Isaac Singer And His Wonderful Sewing Machine


All this love cost the inventor money. Indeed, by early in 1851, his expenses were so considerable that the partnership of Singer and Zieber was obliged to open its arms to a third man, Barzillan Ransom, an elderly gentleman from Brooklyn who manufactured cloth bags for salt and was sufficiently impressed by Singer’s machine to tender promissory notes worth up to $10,000 in return for a one-third share in the business. But Ransom did not last long. To Singer he was merely another pigeon. Ransom, on the other hand, found Singer an extraordinary specimen, of a kind he had never before had an opportunity to inspect at close range. In March he termed Singer “singular”; by April he had concluded Singer was a “dictator#38; #8230; insufferable and unless he alters his hand promptly we must separate.” By May he had withdrawn—without having paid his notes.

Here was a blow, but there was worse to come. Elias Howe, angered by the success of various sewingmachine manufacturers and thoroughly embittered by a personal tragedy that he blamed on his earlier poverty, had turned vengefully litigious. He brandished suits, one after another, for patent infringement. From Singer he demanded $25,000. Payment of such a sum was of course out of the question, even presuming Singer for a moment believed he had infringed. He was certain he had not; but he needed a lawyer to prove his case, and he had no money even for a lawyer. He appealed to Ambrose Jordan, the attorney who had accompanied him to Washington when he applied for a patent. Would Jordan, Singer inquired, handle the case—and any subsequent litigation—for a share in the business? Jordan refused, for he found Singer personally distasteful. Instead, he referred him to his junior partner and son-in-law, Edward Clark. A former Sunday school teacher, a graduate of Williams at a time when that college’s undergraduate body consisted almost wholly of prospective clergymen and missionaries, Clark nevertheless, as we have seen, accepted.

There were now once again three partners—Singer, Zieber, and Clark—and all three, so unlike in other ways, were united in one respect: each thought there was one partner too many. Zieber, the would-be capitalist, considered Clark a usurper. Neither Clark nor Singer could see that Zieber was of any earthly use. An open rupture, however, was averted when Zieber fell sick of undulant fever; in the fear that he might die and leave a widow harassed by debts, he consented to sell his interest in the company to Singer and Clark for $6,000—an adequate return on the $40 he had originally invested, but microscopic in terms of what the interest was soon to be worth.∗

∗ In an account of this incident which he wrote some time later —for he survived the fever—Zieber was well-nigh incoherent with rage. He had, he contended, been “robbed,” “victimized” by scoundrels. He claimed that he would never have agreed to sell out for a paltry $6,000 had not Singer told him: “The Doctor thinks you won’t get over [your sickness]. Don’t you want to give up your interest in the business altogether?” Not until later, Zieber claimed, did he discover that Singer had never met the physician and that the physician had never said any such thing. In his account of the affair, however, Zieber reveals himself to be a well-meaning but naïve man, pathetically fated to lose out under the economic code of the nineteenth century—survival of the fittest. “During the month of June, 1860,” he wrote, “I disposed of the stock on hand, and went afterwards to Montevideo.”
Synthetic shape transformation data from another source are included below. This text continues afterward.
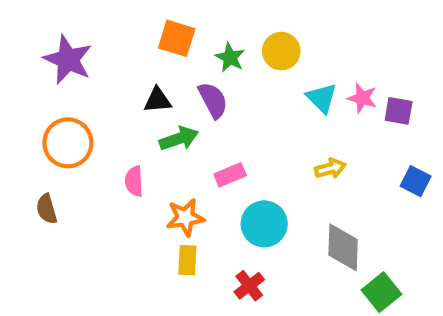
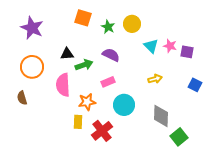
black triangle: (158, 100) -> (67, 54), moved
purple semicircle: (213, 100) -> (111, 55), moved, turned -36
pink semicircle: (134, 181) -> (63, 85), size x1.6
yellow rectangle: (187, 260) -> (78, 122), moved
red cross: (249, 286) -> (102, 131), moved, size x1.5

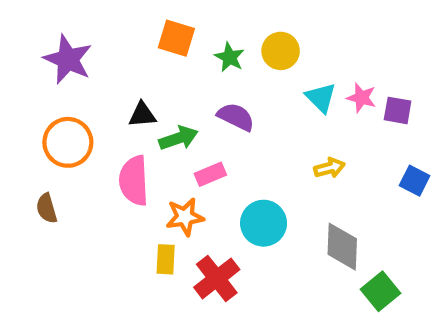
pink rectangle: (108, 82) -> (210, 174), moved

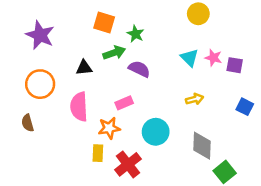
yellow circle: (281, 51) -> (198, 14), moved
green arrow: (178, 138) -> (114, 53), moved

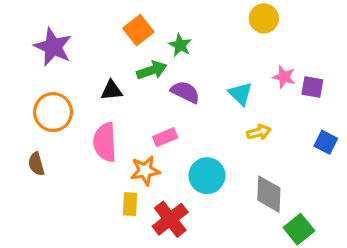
orange square: (104, 23) -> (138, 30), turned 35
cyan triangle: (190, 58) -> (240, 94), moved

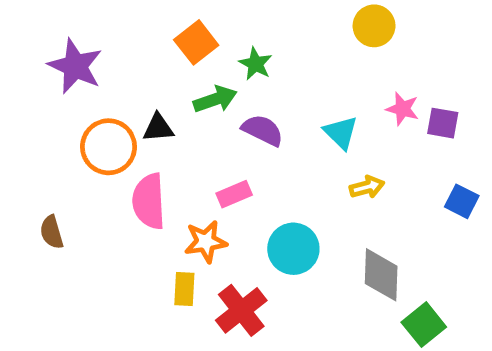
orange circle: (53, 112) -> (108, 147), moved

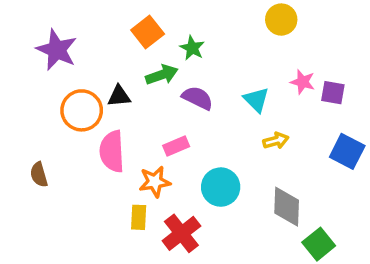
blue square: (462, 201) -> (347, 151), size x1.4

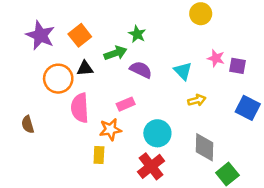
orange square: (148, 32) -> (80, 35), moved
red cross: (181, 233) -> (151, 166), moved

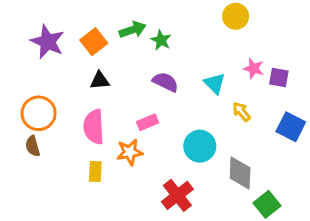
green arrow: (115, 53) -> (133, 30), moved
orange circle: (58, 79) -> (39, 113), moved
yellow arrow: (197, 100) -> (242, 112), moved, turned -114
cyan circle: (157, 133) -> (200, 146), moved
yellow rectangle: (99, 155) -> (95, 172), moved

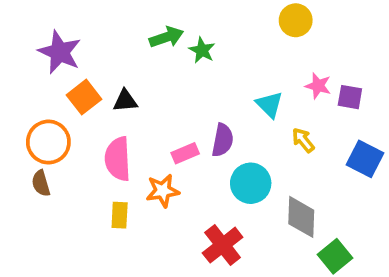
orange square: (94, 42) -> (84, 97), moved
purple semicircle: (165, 82) -> (223, 140), moved, turned 75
Clark, once he had decided to stay with the firm despite Singer’s gaudy peccadilloes, turned out to be precisely the man for the job. By that time he had discovered (or thought he had) how far the warmth of Singer’s nature could lead him; but he had discovered as well that Singer’s machine was so far superior to any other on the market that, if all went well, he would soon be a very wealthy man indeed. Despite his wife’s advice, then, and to protect his stake, Clark plunged enthusiastically into the welter of lawsuits that had been let loose by Elias Howe’s charges of infringement.

By 1852 there were a dozen or more manufacturers elbowing their way into the sewing-machine business, each seeking any means, fair or foul, to wring an advantage from the rest. Of these, the largest were I. M. Singer & Co., Wheeler & Wilson Co., and Grover & Baker Co. In addition, Howe, although at first he manufactured no machines, bulked big because of his patent. From 1852 until late in 1856 each of these parties zestfully sued every other in what the press hailed as “the sewing machine war.”

It all began quietly enough with a suit brought by Howe against an unimportant company, but by 1854, having won a series of minor victories, Howe was able to force I. M. Singer & Co. to pay $28,000 in settlement of past claims and, furthermore, to pay a license fee of $10 on every machine sold in the future. By that time Clark had cunningly purchased the rights to a number of early patents, in consequence of which he was ready to bring suit, on behalf of I. M. Singer & Co., against all his rivals. In October, 1854, Clark wondered whether, like himself, those rivals might not be wearying of the struggle. “There are many cogent reasons,” he wrote to Howe, “why, in the future, we should act cordially together in respect to the maintenance and enforcement of our various patents.” But this reasoning failed; he was obliged to club his mulish competitors over the ears with lawsuits for two more years.